[Page images and extracted text]
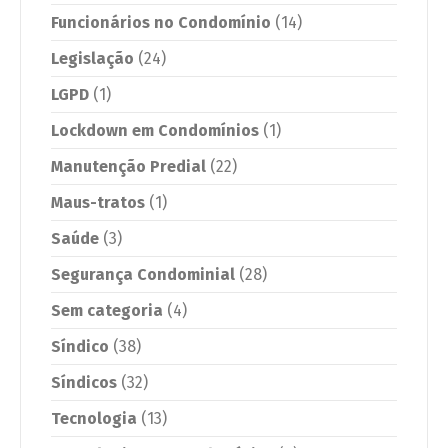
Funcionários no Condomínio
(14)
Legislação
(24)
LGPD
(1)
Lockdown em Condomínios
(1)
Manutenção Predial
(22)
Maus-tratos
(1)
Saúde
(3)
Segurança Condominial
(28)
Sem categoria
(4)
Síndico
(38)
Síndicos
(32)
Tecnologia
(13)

What is required: This exercise calls for the records to be given again exactly, without the images.

Answer:
Funcionários no Condomínio
(14)
Legislação
(24)
LGPD
(1)
Lockdown em Condomínios
(1)
Manutenção Predial
(22)
Maus-tratos
(1)
Saúde
(3)
Segurança Condominial
(28)
Sem categoria
(4)
Síndico
(38)
Síndicos
(32)
Tecnologia
(13)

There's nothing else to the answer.